Quase que inevitavelmente, a história me faz lembrar de outro ditador do ramo, só que brasileiro, um professor da Universidade de Brasília.

“Ditador” e “louco” eram provavelmente os adjetivos mais sutis dados pelos alunos a Gilson Sobral, do Departamento de Letras, um professor igualmente adorado e odiado pelos universitários. A semelhança entre Sobral e Gove? Uma infame lista de obras imposta aos alunos.

A ideia de Sobral era simples: apresentar aos jovens uma relação de clássicos da Literatura e obrigá-los a ler um por semana. Para certificar-se do cumprimento da tarefa, elaborava provas extremamente específicas, aplicadas todas as segundas-feiras. Não dava para enganar o ditador. Quem trocasse os livros por resumos tirados da Internet não conseguia fazer a prova. Era reprovação na certa.

Foi assim que eu, aos 18 anos, fui apresentada a Cervantes, Dante Alighieri, Platão, Camões, entre tantos outros gigantes da literatura mundial. Sobral foi o meu primeiro professor na UnB, e o mais importante deles.

Pode ser que eu tenha tendências totalitárias. Afinal de contas, apliquei o método “sobraliano” a meus alunos de literatura no segundo grau, à época em que me aventurei pelo magistério…

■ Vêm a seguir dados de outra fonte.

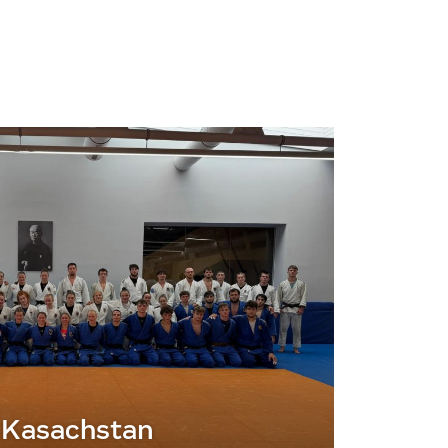
 Kasachstan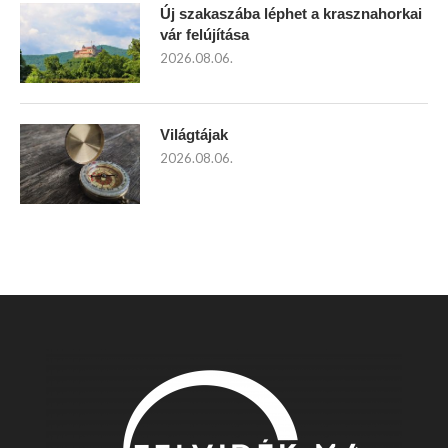
Új szakaszába léphet a krasznahorkai
vár felújítása
2026.08.06.
Világtájak
2026.08.06.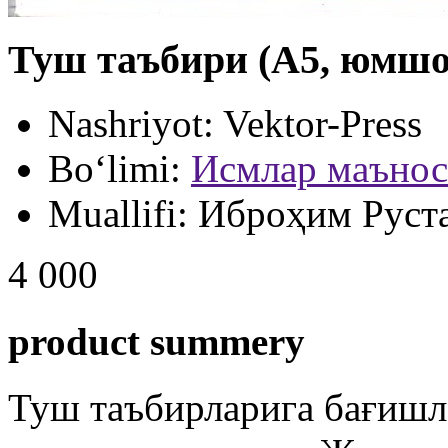
Туш таъбири (А5, юмшо
Nashriyot:
Vektor-Press
Bo‘limi:
Исмлар маънос
Muallifi:
Иброҳим Руст
4 000
product summery
Туш таъбирларига бағишл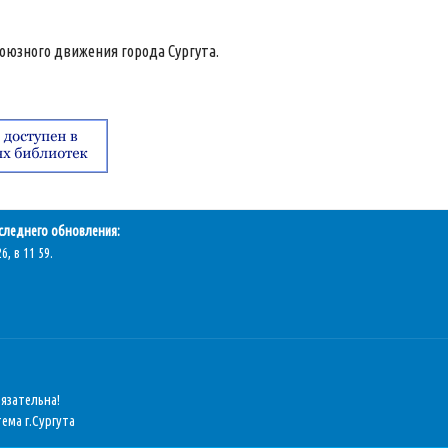
оюзного движения города Сургута.
следнего обновления:
6, в 11 59.
бязательна!
ема г.Сургута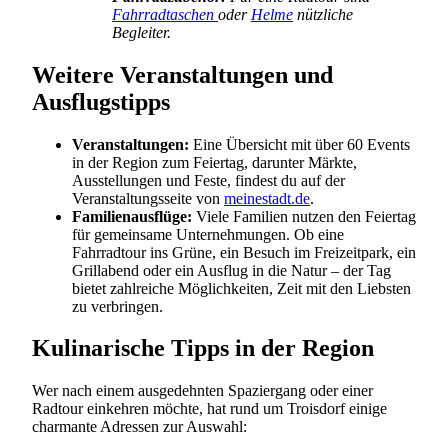
Fahrradtaschen
oder
Helme
nützliche
Begleiter.
Weitere Veranstaltungen und
Ausflugstipps
Veranstaltungen:
Eine Übersicht mit über 60 Events
in der Region zum Feiertag, darunter Märkte,
Ausstellungen und Feste, findest du auf der
Veranstaltungsseite von
meinestadt.de
.
Familienausflüge:
Viele Familien nutzen den Feiertag
für gemeinsame Unternehmungen. Ob eine
Fahrradtour ins Grüne, ein Besuch im Freizeitpark, ein
Grillabend oder ein Ausflug in die Natur – der Tag
bietet zahlreiche Möglichkeiten, Zeit mit den Liebsten
zu verbringen.
Kulinarische Tipps in der Region
Wer nach einem ausgedehnten Spaziergang oder einer
Radtour einkehren möchte, hat rund um Troisdorf einige
charmante Adressen zur Auswahl: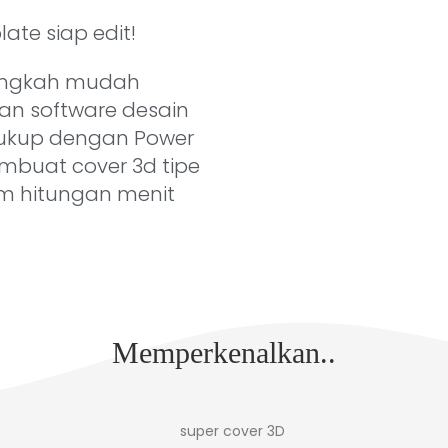
te siap edit!
langkah mudah
n software desain
cukup dengan Power
mbuat cover 3d tipe
m hitungan menit
Memperkenalkan..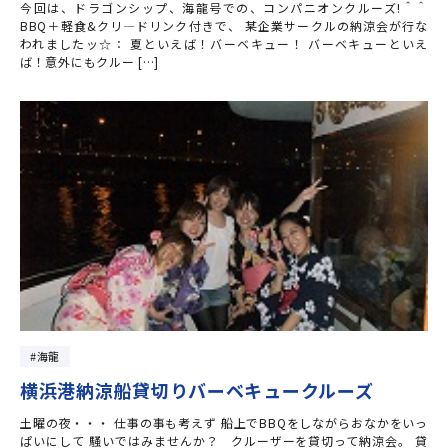
今回は、ドラゴンシップ、海龍号での、コンパニオンクルーズ!＾＾
BBQ＋軽食&クリ―ドリンク付きで、 某企業サークルの納涼会が行な
われましたッ☆： 夏といえば！バーベキュー！ バーベキューといえ
ば！意外にもクルー […]
海龍
横浜港納涼船貸切りバーベキュークルーズ
土曜の夜・・・ 仕事の事も考えず 船上でBBQをしながらおなかをいっ
ぱいにして 騒いではみませんか？ クルーザーを貸切って納涼会。 貸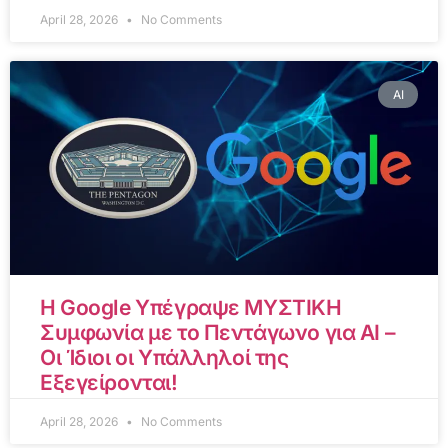
April 28, 2026
No Comments
AI
Η Google Υπέγραψε ΜΥΣΤΙΚΗ
Συμφωνία με το Πεντάγωνο για AI –
Οι Ίδιοι οι Υπάλληλοί της
Εξεγείρονται!
April 28, 2026
No Comments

Testemunhei os protestos enfrentados por Sobral no Brasil. Já para Gove a situação é ainda mais difícil, pois sua sala de aula é infinitamente maior, um país inteiro. A eles, defensores da imposição de que os jovens devem ler os clássicos, opõem-se os que dizem não haver nada mais favorável à literatura… do que o prazer de ler, a deliciosa experiência de devorar um bom livro. O ideal, penso, é o meio termo entre as duas convicções. Belo desafio para os professores, de quem já fui colega um dia…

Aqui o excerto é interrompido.